Data records >>
-*-*-
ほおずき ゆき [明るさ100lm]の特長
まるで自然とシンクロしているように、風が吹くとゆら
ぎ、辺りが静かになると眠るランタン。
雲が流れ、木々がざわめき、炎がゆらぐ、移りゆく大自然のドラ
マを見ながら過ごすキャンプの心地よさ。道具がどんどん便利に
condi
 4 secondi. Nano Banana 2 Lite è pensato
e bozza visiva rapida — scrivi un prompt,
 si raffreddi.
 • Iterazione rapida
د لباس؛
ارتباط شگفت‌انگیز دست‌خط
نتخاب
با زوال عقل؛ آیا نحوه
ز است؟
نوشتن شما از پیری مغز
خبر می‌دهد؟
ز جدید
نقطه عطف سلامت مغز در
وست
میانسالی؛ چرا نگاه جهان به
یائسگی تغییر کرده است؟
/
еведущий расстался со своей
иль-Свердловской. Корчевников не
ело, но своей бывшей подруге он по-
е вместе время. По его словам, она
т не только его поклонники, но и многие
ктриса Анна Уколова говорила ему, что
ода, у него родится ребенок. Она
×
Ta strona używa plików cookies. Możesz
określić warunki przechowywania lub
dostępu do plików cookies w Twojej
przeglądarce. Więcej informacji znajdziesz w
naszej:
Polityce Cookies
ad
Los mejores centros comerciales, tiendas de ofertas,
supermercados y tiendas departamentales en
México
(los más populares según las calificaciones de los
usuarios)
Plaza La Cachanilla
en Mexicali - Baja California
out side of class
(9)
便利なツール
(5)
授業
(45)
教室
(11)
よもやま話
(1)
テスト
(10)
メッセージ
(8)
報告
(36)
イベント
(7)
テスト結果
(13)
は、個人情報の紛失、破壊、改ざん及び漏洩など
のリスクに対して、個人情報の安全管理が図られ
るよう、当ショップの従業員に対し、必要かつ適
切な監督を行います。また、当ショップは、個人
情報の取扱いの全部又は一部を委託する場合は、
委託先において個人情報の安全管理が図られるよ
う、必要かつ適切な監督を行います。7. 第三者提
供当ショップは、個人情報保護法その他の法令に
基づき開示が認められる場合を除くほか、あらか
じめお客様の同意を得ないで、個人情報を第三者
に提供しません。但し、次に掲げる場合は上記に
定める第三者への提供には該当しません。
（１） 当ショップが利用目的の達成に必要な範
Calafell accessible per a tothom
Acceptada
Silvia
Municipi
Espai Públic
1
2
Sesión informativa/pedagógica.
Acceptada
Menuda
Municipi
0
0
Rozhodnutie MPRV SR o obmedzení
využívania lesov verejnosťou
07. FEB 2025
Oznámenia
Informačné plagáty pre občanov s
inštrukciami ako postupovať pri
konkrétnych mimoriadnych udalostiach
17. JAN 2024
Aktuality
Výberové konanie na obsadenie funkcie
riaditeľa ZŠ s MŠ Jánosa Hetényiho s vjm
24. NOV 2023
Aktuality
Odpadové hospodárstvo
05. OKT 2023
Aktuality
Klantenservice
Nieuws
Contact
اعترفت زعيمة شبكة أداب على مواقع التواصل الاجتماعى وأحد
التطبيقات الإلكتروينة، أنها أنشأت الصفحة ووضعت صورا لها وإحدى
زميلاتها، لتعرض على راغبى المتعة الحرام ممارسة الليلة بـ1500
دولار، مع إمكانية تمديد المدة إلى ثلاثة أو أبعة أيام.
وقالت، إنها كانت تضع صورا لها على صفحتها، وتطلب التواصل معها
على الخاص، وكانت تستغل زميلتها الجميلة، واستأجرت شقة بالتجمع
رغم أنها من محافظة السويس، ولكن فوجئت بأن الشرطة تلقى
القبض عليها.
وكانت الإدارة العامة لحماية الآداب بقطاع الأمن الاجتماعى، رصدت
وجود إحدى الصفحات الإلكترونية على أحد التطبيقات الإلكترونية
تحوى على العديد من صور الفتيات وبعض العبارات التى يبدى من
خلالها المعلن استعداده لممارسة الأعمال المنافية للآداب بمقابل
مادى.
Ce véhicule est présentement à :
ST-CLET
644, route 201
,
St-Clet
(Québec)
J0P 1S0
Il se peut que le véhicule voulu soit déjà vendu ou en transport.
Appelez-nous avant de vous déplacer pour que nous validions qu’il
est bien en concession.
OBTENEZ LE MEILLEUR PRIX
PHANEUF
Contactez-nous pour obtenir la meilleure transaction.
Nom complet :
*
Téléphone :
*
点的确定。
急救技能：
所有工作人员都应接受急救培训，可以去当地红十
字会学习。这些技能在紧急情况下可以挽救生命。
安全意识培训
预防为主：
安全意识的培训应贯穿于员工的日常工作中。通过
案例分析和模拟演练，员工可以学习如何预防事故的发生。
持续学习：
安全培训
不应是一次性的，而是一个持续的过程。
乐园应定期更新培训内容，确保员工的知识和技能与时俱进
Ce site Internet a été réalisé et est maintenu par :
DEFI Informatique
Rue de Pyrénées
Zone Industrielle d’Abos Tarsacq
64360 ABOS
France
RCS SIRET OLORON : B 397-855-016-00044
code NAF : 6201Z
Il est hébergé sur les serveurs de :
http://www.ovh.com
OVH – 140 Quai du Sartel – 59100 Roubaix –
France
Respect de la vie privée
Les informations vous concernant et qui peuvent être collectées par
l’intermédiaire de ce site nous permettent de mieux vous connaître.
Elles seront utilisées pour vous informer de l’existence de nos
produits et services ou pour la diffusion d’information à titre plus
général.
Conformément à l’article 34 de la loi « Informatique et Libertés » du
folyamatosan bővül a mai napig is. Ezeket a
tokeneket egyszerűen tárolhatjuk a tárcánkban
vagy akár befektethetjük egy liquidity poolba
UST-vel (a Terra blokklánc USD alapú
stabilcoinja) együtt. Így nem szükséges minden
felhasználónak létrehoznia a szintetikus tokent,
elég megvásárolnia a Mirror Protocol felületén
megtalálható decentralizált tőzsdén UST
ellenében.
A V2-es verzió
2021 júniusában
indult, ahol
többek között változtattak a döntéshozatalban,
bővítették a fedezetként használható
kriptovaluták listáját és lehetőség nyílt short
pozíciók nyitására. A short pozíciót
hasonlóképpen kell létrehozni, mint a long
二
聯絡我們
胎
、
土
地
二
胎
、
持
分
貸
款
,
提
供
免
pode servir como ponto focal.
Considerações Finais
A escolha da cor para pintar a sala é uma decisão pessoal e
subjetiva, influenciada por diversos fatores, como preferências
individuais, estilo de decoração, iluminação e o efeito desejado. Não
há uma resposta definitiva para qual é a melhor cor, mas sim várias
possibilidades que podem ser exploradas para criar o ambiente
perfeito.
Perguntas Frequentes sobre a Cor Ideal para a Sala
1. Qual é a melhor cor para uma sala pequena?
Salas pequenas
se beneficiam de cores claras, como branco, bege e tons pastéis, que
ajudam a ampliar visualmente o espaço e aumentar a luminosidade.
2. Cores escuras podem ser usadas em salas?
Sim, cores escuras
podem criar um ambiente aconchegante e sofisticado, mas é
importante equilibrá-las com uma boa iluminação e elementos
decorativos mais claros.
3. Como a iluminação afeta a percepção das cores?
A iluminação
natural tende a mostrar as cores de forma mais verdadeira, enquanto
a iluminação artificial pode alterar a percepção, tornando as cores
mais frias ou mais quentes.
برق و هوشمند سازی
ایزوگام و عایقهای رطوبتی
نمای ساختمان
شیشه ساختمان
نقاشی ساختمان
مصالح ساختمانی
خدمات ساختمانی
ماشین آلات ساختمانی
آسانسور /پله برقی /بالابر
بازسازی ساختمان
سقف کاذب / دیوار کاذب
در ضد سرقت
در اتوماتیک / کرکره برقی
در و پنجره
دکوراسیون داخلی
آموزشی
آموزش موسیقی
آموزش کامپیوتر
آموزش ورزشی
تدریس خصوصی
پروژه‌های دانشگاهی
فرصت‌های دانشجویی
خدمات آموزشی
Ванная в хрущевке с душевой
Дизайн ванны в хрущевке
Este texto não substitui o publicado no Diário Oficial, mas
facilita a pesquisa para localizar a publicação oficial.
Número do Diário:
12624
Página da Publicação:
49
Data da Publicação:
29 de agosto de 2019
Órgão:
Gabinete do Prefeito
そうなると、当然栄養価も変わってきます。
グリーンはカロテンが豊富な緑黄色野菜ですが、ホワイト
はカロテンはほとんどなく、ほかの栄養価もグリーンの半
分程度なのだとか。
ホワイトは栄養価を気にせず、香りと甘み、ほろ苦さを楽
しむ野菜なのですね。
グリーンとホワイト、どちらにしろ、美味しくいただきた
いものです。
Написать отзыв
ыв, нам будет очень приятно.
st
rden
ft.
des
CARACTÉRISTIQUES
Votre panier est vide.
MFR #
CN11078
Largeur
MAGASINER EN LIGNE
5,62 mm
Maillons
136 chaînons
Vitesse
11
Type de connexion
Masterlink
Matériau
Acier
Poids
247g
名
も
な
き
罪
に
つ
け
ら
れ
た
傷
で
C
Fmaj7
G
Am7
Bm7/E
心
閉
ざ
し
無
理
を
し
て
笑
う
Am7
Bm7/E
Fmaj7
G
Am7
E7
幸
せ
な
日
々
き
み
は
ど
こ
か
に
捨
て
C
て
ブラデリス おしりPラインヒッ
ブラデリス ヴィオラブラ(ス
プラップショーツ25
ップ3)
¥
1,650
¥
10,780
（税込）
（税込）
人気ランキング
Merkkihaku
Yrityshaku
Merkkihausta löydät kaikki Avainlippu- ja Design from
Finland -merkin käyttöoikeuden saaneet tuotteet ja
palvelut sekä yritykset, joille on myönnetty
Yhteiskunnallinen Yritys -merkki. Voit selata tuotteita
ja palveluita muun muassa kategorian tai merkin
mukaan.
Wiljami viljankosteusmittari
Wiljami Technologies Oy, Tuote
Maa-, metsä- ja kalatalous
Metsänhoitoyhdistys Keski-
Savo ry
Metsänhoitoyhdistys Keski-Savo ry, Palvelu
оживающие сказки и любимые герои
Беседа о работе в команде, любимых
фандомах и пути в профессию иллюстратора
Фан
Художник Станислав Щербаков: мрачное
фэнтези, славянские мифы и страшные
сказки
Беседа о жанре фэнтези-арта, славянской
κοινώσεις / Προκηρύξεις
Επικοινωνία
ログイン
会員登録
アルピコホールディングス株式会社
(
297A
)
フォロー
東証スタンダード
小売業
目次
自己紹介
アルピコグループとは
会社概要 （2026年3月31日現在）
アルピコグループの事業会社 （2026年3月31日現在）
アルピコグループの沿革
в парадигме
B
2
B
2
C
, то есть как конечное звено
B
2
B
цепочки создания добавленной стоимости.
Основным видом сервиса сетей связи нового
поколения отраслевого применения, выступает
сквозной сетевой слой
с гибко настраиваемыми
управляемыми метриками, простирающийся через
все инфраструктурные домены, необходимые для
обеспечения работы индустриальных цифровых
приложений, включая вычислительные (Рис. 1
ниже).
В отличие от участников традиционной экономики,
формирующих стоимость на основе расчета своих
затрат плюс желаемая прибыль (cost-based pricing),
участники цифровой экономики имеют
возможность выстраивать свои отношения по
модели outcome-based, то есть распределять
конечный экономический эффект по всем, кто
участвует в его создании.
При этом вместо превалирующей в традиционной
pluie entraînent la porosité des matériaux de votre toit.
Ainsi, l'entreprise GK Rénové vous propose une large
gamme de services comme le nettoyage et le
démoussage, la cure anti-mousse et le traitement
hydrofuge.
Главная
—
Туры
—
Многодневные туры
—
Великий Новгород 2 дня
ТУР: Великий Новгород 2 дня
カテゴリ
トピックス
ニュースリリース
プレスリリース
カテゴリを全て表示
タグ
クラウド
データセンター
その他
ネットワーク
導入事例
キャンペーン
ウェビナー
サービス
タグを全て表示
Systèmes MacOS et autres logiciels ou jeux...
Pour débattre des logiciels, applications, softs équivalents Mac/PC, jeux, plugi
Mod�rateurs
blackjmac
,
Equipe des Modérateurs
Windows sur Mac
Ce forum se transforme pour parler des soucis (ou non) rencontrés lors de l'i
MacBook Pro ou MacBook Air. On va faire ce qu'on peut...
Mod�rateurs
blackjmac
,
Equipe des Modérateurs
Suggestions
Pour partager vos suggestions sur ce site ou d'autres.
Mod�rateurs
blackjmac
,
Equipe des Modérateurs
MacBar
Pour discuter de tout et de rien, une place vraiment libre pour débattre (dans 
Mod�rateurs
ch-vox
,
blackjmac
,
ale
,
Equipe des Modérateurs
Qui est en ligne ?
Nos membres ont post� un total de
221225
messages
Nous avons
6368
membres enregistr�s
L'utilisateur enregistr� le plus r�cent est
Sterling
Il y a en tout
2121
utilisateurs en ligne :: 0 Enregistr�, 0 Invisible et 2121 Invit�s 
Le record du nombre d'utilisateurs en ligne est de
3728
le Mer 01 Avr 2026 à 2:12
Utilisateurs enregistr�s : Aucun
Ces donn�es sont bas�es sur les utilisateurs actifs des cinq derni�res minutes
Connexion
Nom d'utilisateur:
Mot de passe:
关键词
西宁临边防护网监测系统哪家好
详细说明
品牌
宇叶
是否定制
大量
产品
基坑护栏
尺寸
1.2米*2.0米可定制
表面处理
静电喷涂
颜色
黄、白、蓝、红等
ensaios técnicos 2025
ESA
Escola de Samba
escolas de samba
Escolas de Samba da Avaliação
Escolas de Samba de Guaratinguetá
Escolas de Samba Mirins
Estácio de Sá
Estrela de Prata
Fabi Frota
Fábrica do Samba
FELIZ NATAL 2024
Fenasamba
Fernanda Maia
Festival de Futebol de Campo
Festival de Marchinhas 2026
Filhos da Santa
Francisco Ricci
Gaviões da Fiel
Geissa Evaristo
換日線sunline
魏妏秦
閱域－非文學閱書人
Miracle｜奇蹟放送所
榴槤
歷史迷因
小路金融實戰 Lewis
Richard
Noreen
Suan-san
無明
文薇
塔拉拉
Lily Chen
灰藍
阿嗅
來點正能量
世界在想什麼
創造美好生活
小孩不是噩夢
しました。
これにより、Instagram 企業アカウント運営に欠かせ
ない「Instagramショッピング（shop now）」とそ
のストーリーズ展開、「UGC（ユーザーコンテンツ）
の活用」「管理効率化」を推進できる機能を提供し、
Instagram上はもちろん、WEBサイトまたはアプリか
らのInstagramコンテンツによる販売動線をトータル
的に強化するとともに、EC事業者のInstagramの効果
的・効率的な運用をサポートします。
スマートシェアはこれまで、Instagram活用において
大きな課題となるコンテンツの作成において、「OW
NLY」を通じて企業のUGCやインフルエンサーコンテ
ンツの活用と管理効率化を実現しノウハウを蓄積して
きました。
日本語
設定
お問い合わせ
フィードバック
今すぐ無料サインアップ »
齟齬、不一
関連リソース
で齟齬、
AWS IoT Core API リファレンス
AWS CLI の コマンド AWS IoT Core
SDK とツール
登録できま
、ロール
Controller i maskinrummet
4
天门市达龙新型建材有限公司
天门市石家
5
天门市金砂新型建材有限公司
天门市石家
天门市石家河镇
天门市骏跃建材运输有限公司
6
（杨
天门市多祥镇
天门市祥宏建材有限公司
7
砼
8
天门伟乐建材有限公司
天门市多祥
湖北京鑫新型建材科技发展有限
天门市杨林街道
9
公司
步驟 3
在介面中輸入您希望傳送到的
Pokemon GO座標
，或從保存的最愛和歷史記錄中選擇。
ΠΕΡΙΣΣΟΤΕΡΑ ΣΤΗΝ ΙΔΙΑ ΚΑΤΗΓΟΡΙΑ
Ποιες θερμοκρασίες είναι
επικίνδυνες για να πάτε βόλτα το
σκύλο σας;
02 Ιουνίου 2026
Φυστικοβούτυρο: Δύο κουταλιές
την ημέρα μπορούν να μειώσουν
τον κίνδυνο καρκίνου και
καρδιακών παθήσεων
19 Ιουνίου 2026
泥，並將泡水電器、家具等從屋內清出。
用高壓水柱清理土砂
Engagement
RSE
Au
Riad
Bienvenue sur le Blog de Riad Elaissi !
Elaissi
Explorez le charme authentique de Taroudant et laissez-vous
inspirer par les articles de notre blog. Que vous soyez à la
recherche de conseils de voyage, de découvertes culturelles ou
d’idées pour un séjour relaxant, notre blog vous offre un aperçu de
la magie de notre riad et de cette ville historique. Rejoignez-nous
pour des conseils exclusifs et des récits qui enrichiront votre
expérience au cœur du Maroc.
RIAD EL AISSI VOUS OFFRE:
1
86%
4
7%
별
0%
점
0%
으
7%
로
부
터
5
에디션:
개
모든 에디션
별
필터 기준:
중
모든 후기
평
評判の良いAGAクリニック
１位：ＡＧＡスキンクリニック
-*-*-
Task requirements >> Count the lines in the records above that contain the word "melhor", and give only the number.

Solution to this problem >> 2